Os adeptos do Sheffield Wednesday cantavam, há anos, “Carlos had a dream” [“Carlos tinha um sonho”], acerca da ilusão que o treinador português continuava a alimentar, de devolver a equipa à Premier League. Em Braga, onde agora treina, os seguidores do clube continuam a sonhar com o dia em que possam ser campeões nacionais, à frente dos grandes de sempre. Mas há 30 anos, o sonho de Carvalhal era bem diferente: queria ser jogador de I Divisão e o facto de ser capitão das sucessivas seleções jovens que ia integrando dava-lhe no SC Braga um estatuto especial, de jovem promessa em quem os treinadores tinham o dever de apostar. Teve, mesmo assim, de conquistar a pulso um lugar na I Divisão.

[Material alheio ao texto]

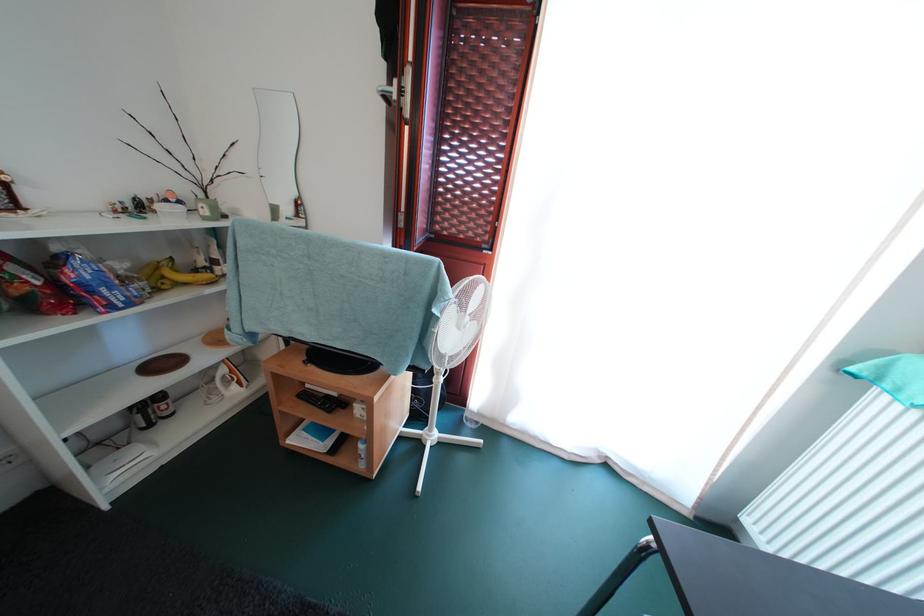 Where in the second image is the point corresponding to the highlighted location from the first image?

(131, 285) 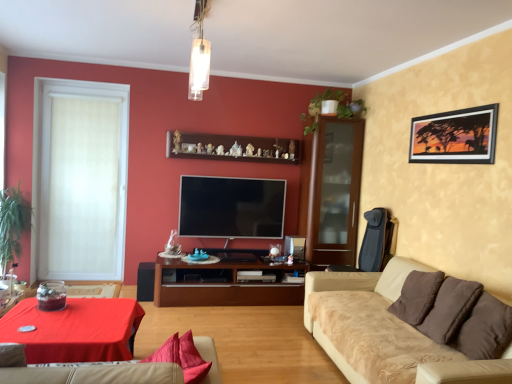 The height and width of the screenshot is (384, 512). I want to click on empty space that is ontop of flat screen tv at center (from a real-world perspective), so click(231, 175). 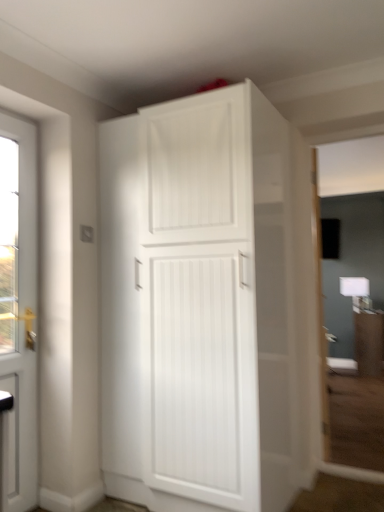 Question: Should I look upward or downward to see white glossy door at left?

Choices:
 (A) up
 (B) down

Answer: (B)

Question: Could you tell me if white matte cabinet at upper center is turned towards white glossy door at left?

Choices:
 (A) no
 (B) yes

Answer: (A)

Question: Does white matte cabinet at upper center have a greater height compared to white glossy door at left?

Choices:
 (A) no
 (B) yes

Answer: (B)

Question: From a real-world perspective, is white matte cabinet at upper center on top of white glossy door at left?

Choices:
 (A) no
 (B) yes

Answer: (B)

Question: Is white matte cabinet at upper center positioned beyond the bounds of white glossy door at left?

Choices:
 (A) no
 (B) yes

Answer: (B)

Question: Is white glossy door at left completely or partially inside white matte cabinet at upper center?

Choices:
 (A) yes
 (B) no

Answer: (B)

Question: From the image's perspective, is white matte cabinet at upper center located beneath white glossy door at left?

Choices:
 (A) yes
 (B) no

Answer: (B)

Question: From the image's perspective, would you say white glossy door at left is shown under white matte cabinet at upper center?

Choices:
 (A) no
 (B) yes

Answer: (B)

Question: Considering the relative positions of white glossy door at left and white matte cabinet at upper center in the image provided, is white glossy door at left to the left of white matte cabinet at upper center from the viewer's perspective?

Choices:
 (A) yes
 (B) no

Answer: (A)

Question: Is white glossy door at left not near white matte cabinet at upper center?

Choices:
 (A) no
 (B) yes

Answer: (A)

Question: Is white matte cabinet at upper center inside white glossy door at left?

Choices:
 (A) no
 (B) yes

Answer: (A)

Question: Considering the relative sizes of white glossy door at left and white matte cabinet at upper center in the image provided, is white glossy door at left smaller than white matte cabinet at upper center?

Choices:
 (A) yes
 (B) no

Answer: (A)

Question: Is white glossy door at left placed right next to white matte cabinet at upper center?

Choices:
 (A) yes
 (B) no

Answer: (B)

Question: Is matte white cabinet at center taller than white matte cabinet at upper center?

Choices:
 (A) no
 (B) yes

Answer: (A) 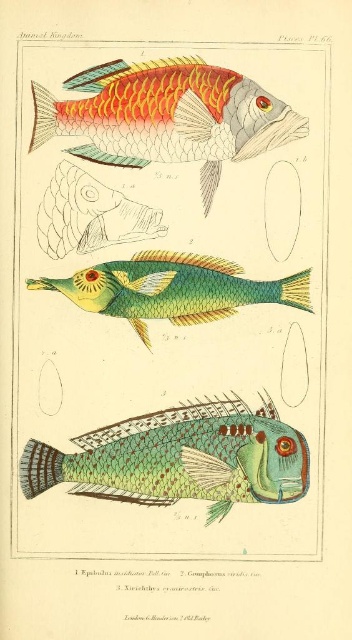 You are an underwater photographer aiming to capture a clear shot of both the top fish and the middle fish in the image. You notice two specific points marked on your camera screen at coordinates point (291, 496) and point (168, 305). To ensure both fish are in focus, which point should you prioritize focusing on first?

You should prioritize focusing on point (168, 305) first because it is behind point (291, 496), ensuring that both fish are within the depth of field.

You are an underwater photographer aiming to capture the shiny orange scales at upper center and the green iridescent fish at center in a single shot. Which fish should you focus on first to ensure both are in focus?

You should focus on the green iridescent fish at center first because the shiny orange scales at upper center is in front of it, so adjusting focus starting from the closer object ensures both are in focus.

You are an aquatic biologist observing the image. You need to determine which of the two fish has a wider body. The fish with shiny orange scales at upper center and the green iridescent fish at center are both in view. Can you identify which one has a wider body?

The shiny orange scales at upper center has a lesser width compared to green iridescent fish at center, so the green iridescent fish at center has a wider body. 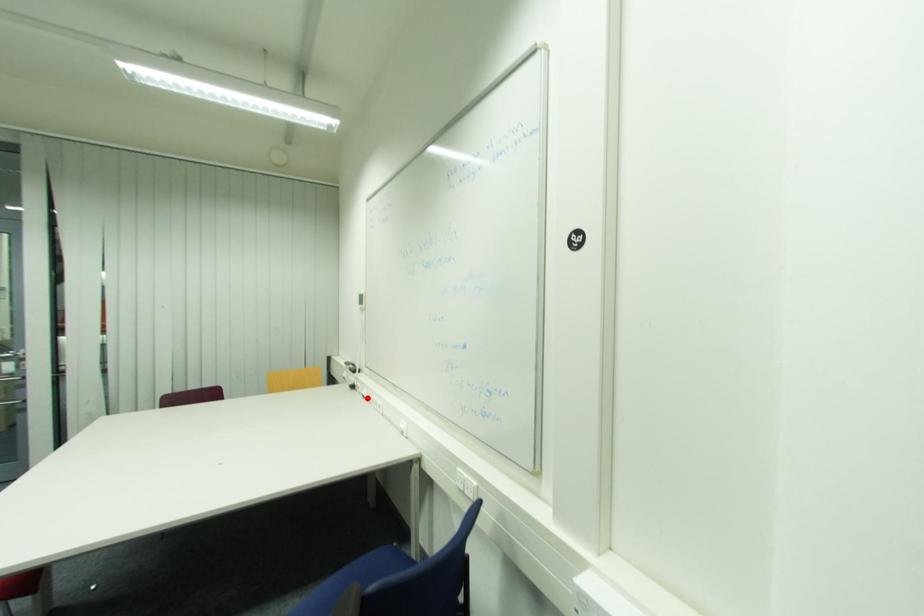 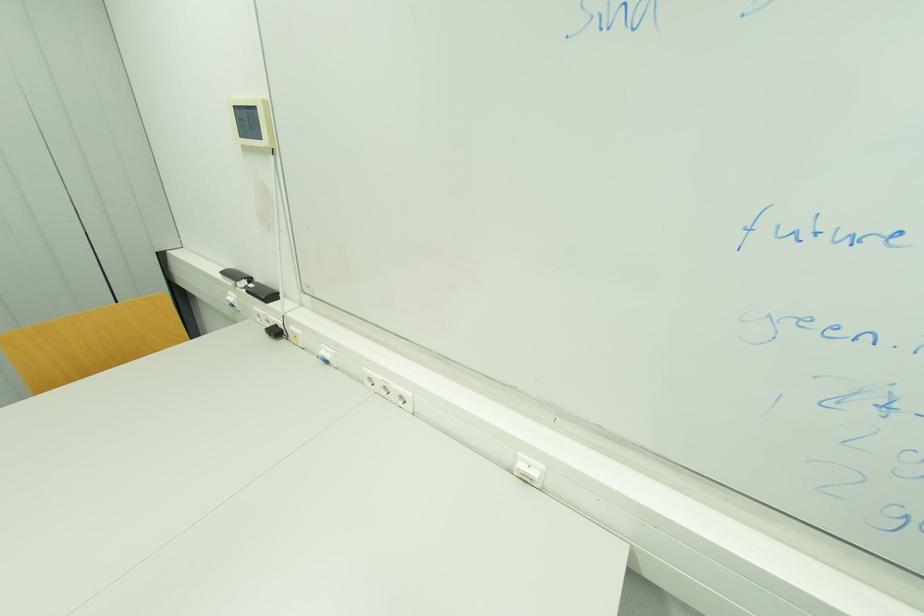 Locate, in the second image, the point that corresponds to the highlighted location in the first image.

(330, 362)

Sempre conheceu as próprias limitações e soube defender-se, apostando na estatura, no profissionalismo ou na leitura de jogo que fazia para esconder a falta de capacidade técnica que anos mais tarde reconheceu sem complexos, quando assumiu nesta entrevista, que “o Carvalhal jogador não jogaria numa equipa do técnico Carvalhal”.

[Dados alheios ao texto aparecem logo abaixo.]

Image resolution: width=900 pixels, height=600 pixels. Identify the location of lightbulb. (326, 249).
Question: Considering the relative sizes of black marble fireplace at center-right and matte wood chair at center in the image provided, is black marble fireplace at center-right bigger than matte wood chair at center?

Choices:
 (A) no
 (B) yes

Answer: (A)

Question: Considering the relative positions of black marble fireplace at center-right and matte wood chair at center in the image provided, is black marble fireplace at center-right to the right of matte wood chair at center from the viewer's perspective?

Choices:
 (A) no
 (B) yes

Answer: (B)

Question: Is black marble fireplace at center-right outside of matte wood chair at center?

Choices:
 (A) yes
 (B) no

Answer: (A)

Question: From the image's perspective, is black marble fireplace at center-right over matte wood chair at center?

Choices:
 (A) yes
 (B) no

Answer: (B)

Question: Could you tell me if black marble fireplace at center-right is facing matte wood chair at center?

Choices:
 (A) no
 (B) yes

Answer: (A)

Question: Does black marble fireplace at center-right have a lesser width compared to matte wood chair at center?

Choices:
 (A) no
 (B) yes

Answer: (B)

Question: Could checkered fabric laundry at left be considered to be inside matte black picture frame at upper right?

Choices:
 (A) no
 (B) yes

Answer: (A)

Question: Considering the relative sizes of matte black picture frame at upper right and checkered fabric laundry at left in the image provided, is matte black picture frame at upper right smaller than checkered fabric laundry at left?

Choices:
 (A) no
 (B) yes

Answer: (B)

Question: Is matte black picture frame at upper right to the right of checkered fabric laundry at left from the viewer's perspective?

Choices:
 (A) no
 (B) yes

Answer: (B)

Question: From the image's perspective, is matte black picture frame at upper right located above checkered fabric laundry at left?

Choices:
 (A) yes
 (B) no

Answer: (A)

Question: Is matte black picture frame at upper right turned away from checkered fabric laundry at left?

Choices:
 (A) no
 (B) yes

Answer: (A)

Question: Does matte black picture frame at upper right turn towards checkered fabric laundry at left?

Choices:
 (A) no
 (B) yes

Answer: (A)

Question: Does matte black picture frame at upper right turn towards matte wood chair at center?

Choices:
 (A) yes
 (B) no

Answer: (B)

Ainda assim, Carvalhal foi uma das pedras-base do GD Chaves que entrou de rompante na I Divisão, ganhou o lugar no seu SC Braga e chegou ao FC Porto na sequência dos anos de grandes conquistas dos dragões. Parou aí a trajetória ascensional, mas ainda voltou a ser útil em vários clubes antes de assumir uma carreira de treinador que já lhe deu mais satisfações do que as que teve como futebolista. Como a presença numa final da Taça de Portugal com um Leixões que estava na II Divisão B (em 2002), a vitória na primeira Taça da Liga aos comandos do Vitória FC, batendo na final o Sporting, ou o sucesso na final da Taça de Portugal da época passada, ganhando com o seu SC Braga na decisão ao Benfica. Treinou grandes equipas, como o próprio Sporting ou o Besiktas, e abraçou de corpo e alma o projeto de chegar com o Sheffield Wednesday à maior Liga do Mundo, a Premier League inglesa. Apurou o Rio Ave para as competições da UEFA e voltou a casa, com a ideia de dar títulos ao crescimento do seu clube do coração. A persistência também foi sempre uma das armas deste defesa central nascido em Braga e formado pelo clube arsenalista quando a falta de uns patins em condições o desviou do hóquei para o futebol.
A trajetória nas camadas jovens do SC Braga e nas seleções inferiores – foi uma vez internacional sub14, 13 vezes internacional sub16, 12 vezes internacional sub18 e, mais tarde, nove vezes internacional sub21 – levou Quinito a chamá-lo aos treinos dos seniores e a dar-lhe a primeira partida enquanto profissional a 11 de Dezembro de 1983. Foi numa receção ao SC Espinho [ainda que, na entrevista acima, Carvalhal deixe que a memória o atraiçoe…], os bracarenses ganhavam por 2-0 e, a 19 minutos do fim, o miúdo (fizera 18 anos há uma semana) entrou para o lugar de Nelito. Até meados de Janeiro, Carvalhal fez mais dois jogos, ambos como suplente. Voltou à carga na época seguinte, ainda com Quinito, mas a dupla formada por Dito e Nelito não era fácil de superar, pelo que os bracarenses acabaram por decidir emprestá-lo por um ano. Quem se chegou à frente foi o GD Chaves, que acabara de subir pela primeira vez à I Divisão. Antes ainda teve direito à estreia europeia, em Londres, frente ao Tottenham. O SC Braga já tinha perdido a primeira mão da primeira eliminatória da Taça UEFA, em casa, por 3-0. Para o segundo jogo, Quinito apostou num reforço defensivo, mas o resultado não foi melhor: 6-0 para os ingleses e pesadelos de Carvalhal com Garth Crooks.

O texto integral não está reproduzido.